Le groupe a passé l’année dernière à construire une œuvre qui remet en question ce qu’une sortie K-pop est censée être. Une version piano, un remix en collaboration, un single maintenu hors de Spotify — chaque décision fonctionne comme un argument discret sur l’étendue. La version slowed + reverb est la plus intérieure de toutes : la plus éloignée de la performance, la plus proche d’une sorte d’écoute privée. Elle demande au public de la rencontrer à son propre rythme plutôt qu’à celui habituel de LE SSERAFIM.

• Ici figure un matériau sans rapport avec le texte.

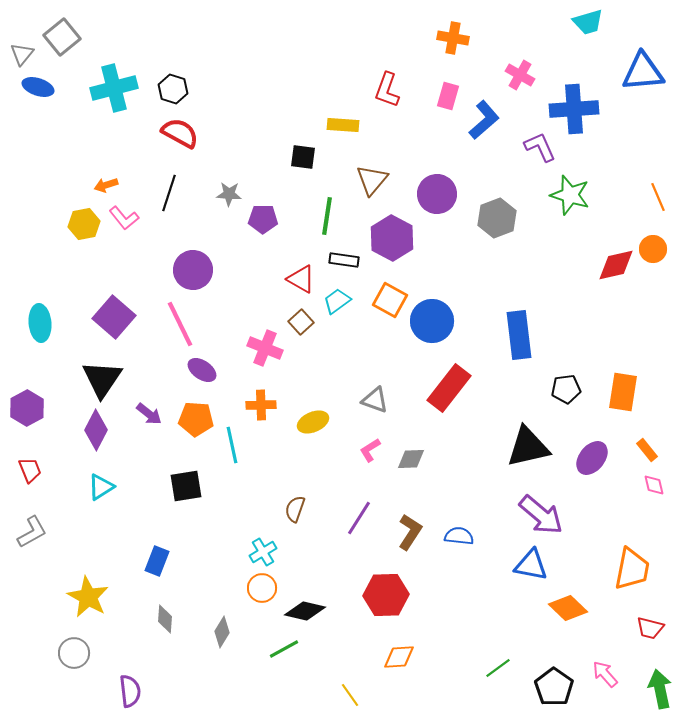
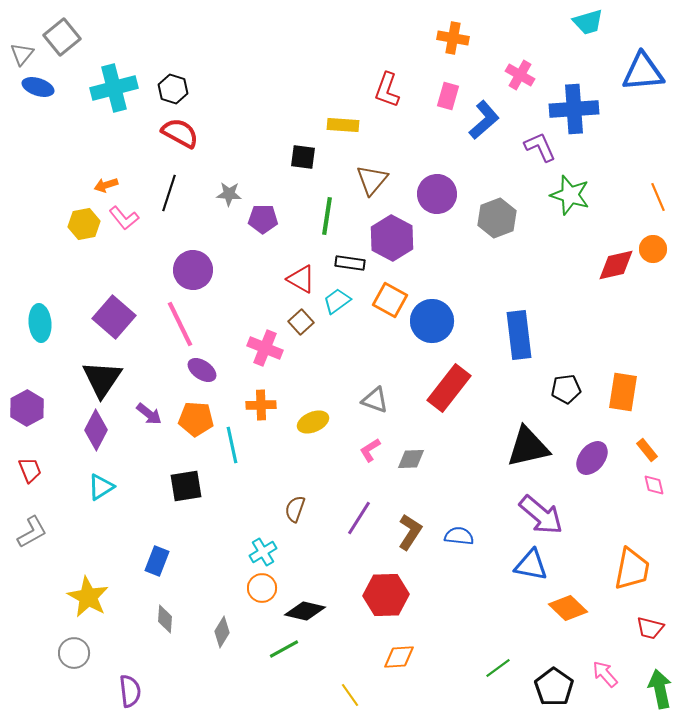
black rectangle at (344, 260): moved 6 px right, 3 px down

Le format comporte également des risques que son omniprésence obscurcit parfois. Ralentir un morceau peut en vider l’énergie propulsive et exposer des faiblesses structurelles dans la mélodie ; le traitement de réverbération, appliqué épais, peut brouiller les distinctions qui rendaient l’original intéressant. Que cette version révèle une profondeur toujours présente ou produise simplement une atmosphère plus douce est une question que l’auditeur apporte au remix plutôt qu’une question à laquelle la sortie elle-même répond. Sa réception dépendra en grande partie de ce que le public entendra en premier.

La distribution reste en dehors de Spotify. L’original étant déjà absent de la plus grande plateforme de streaming au monde, et aucune vidéo officielle n’étant attachée à cette version, les principaux points d’accès restent YouTube Music et Apple Music. Ce fossé limite la portée dans les marchés où Spotify domine la consommation — Scandinavie, Royaume-Uni, certaines parties de l’Amérique latine — et compte d’autant plus pour un format slowed + reverb qui prospère généralement grâce au placement algorithmique dans les playlists.

La version slowed + reverb de « Made My Night » est disponible dès maintenant sur les plateformes qui proposent la sortie originale. Aucune autre version du single n’a été annoncée. À quoi ressemble le calendrier des sorties de LE SSERAFIM après cette séquence de publications discrètes, c’est la question la plus ouverte à l’approche de la fin de l’année.